> _What is expected_
Though the records contain pictures, copy none of them; repeat exactly the lines from the one with "Бидний тухай (490, 1787)" to the end.

Record set: Begin

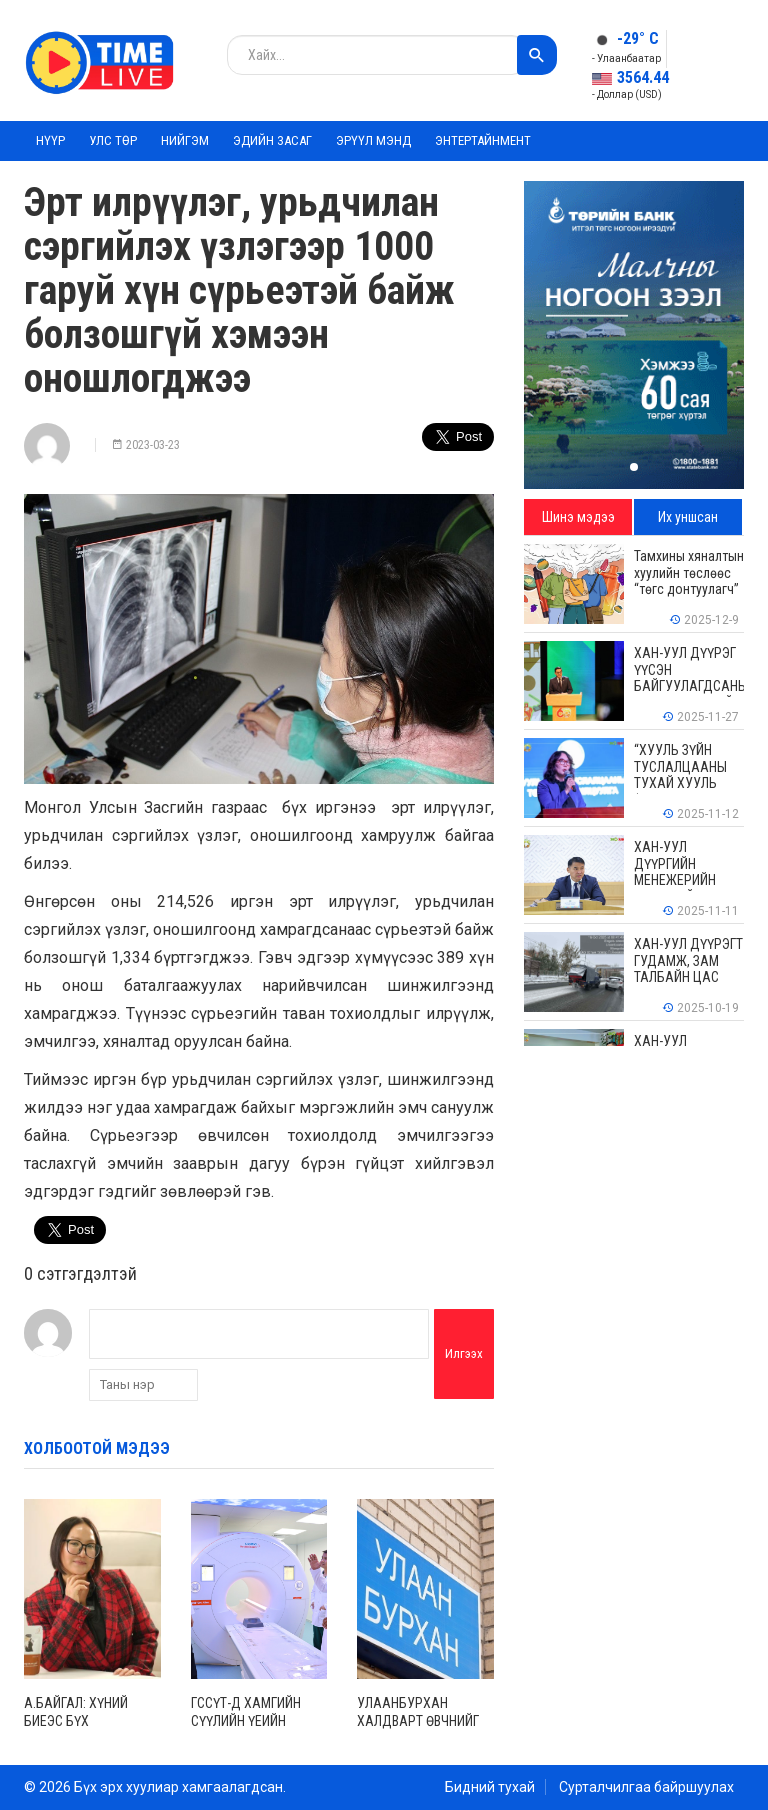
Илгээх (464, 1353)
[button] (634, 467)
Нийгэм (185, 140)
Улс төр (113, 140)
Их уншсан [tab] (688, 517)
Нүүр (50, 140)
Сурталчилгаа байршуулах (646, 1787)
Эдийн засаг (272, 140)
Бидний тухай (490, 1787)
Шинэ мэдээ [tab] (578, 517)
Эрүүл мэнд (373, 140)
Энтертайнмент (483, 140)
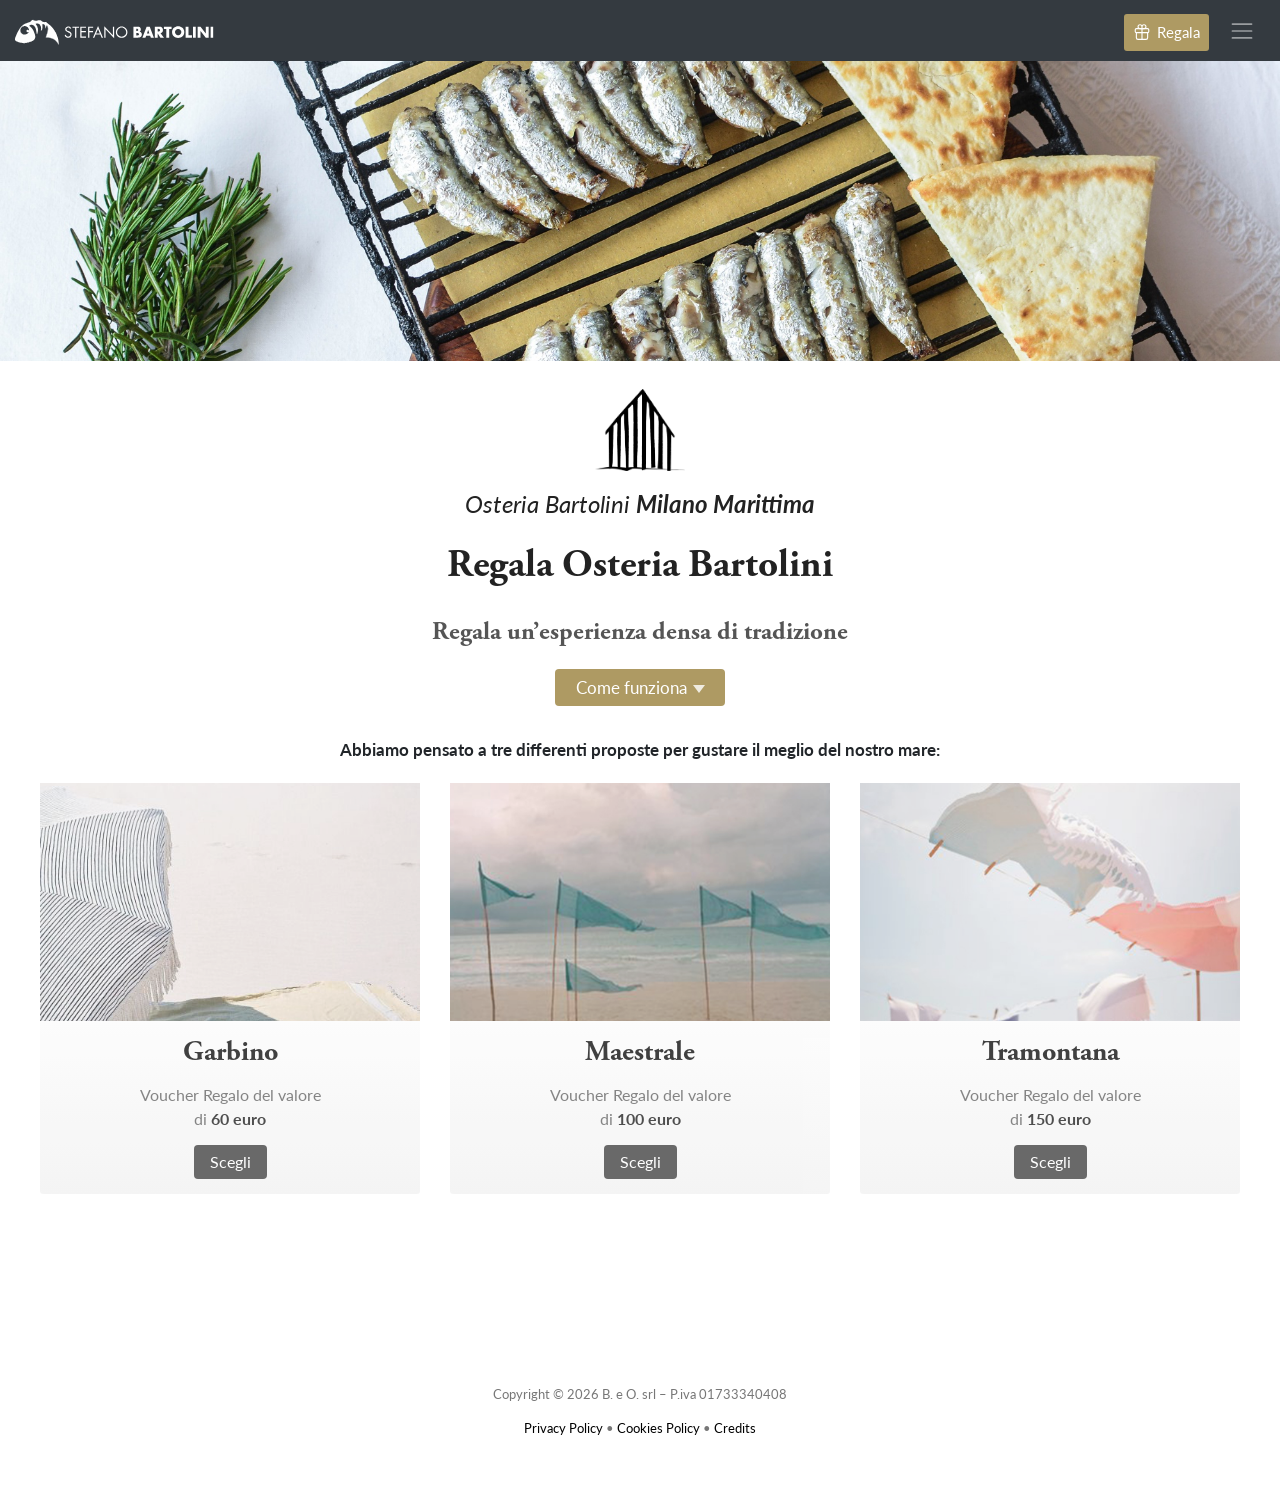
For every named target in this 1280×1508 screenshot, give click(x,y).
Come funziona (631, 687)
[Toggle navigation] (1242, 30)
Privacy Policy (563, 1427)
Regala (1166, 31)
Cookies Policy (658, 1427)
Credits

Record set: End

> _Expected output_
Бидний тухай (490, 1787)
Шинэ мэдээ [tab] (578, 517)
Эрүүл мэнд (373, 140)
Энтертайнмент (483, 140)
For every named target in this 1280×1508 screenshot, give click(x,y).
Come funziona (631, 687)
[Toggle navigation] (1242, 30)
Privacy Policy (563, 1427)
Regala (1166, 31)
Cookies Policy (658, 1427)
Credits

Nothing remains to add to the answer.